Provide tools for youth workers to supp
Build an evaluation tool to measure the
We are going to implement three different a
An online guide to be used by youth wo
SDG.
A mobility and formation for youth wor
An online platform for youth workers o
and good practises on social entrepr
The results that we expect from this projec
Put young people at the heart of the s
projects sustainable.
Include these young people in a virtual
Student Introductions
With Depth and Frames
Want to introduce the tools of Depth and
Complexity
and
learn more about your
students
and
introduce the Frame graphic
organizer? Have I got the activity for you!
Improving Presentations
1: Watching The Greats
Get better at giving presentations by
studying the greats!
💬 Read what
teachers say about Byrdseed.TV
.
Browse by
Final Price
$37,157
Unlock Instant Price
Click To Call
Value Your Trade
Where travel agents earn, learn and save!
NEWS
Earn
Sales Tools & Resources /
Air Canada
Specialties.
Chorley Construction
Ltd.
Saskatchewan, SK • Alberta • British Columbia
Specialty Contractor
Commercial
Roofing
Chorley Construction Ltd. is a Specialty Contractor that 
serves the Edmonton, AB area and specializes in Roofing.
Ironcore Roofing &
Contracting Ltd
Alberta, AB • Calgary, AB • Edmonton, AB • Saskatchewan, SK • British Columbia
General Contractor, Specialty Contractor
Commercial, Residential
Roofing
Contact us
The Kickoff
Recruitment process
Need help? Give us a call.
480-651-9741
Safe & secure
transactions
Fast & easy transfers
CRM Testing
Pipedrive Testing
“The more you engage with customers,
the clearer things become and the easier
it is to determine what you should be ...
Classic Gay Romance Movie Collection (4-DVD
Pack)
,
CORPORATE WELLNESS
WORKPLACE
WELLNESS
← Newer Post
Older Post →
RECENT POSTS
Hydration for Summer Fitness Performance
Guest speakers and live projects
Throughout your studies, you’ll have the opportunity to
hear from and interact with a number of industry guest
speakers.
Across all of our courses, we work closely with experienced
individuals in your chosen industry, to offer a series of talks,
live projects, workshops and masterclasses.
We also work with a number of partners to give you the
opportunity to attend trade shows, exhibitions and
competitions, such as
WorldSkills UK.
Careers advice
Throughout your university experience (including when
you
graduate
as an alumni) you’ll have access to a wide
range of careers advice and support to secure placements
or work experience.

* **WORK ORDER**:
Only the lines from the beginning of the material to the line containing "General Contractor, Specialty Contractor" should be echoed, verbatim and in full.

* **REPLY**:
Provide tools for youth workers to supp
Build an evaluation tool to measure the
We are going to implement three different a
An online guide to be used by youth wo
SDG.
A mobility and formation for youth wor
An online platform for youth workers o
and good practises on social entrepr
The results that we expect from this projec
Put young people at the heart of the s
projects sustainable.
Include these young people in a virtual
Student Introductions
With Depth and Frames
Want to introduce the tools of Depth and
Complexity
and
learn more about your
students
and
introduce the Frame graphic
organizer? Have I got the activity for you!
Improving Presentations
1: Watching The Greats
Get better at giving presentations by
studying the greats!
💬 Read what
teachers say about Byrdseed.TV
.
Browse by
Final Price
$37,157
Unlock Instant Price
Click To Call
Value Your Trade
Where travel agents earn, learn and save!
NEWS
Earn
Sales Tools & Resources /
Air Canada
Specialties.
Chorley Construction
Ltd.
Saskatchewan, SK • Alberta • British Columbia
Specialty Contractor
Commercial
Roofing
Chorley Construction Ltd. is a Specialty Contractor that 
serves the Edmonton, AB area and specializes in Roofing.
Ironcore Roofing &
Contracting Ltd
Alberta, AB • Calgary, AB • Edmonton, AB • Saskatchewan, SK • British Columbia
General Contractor, Specialty Contractor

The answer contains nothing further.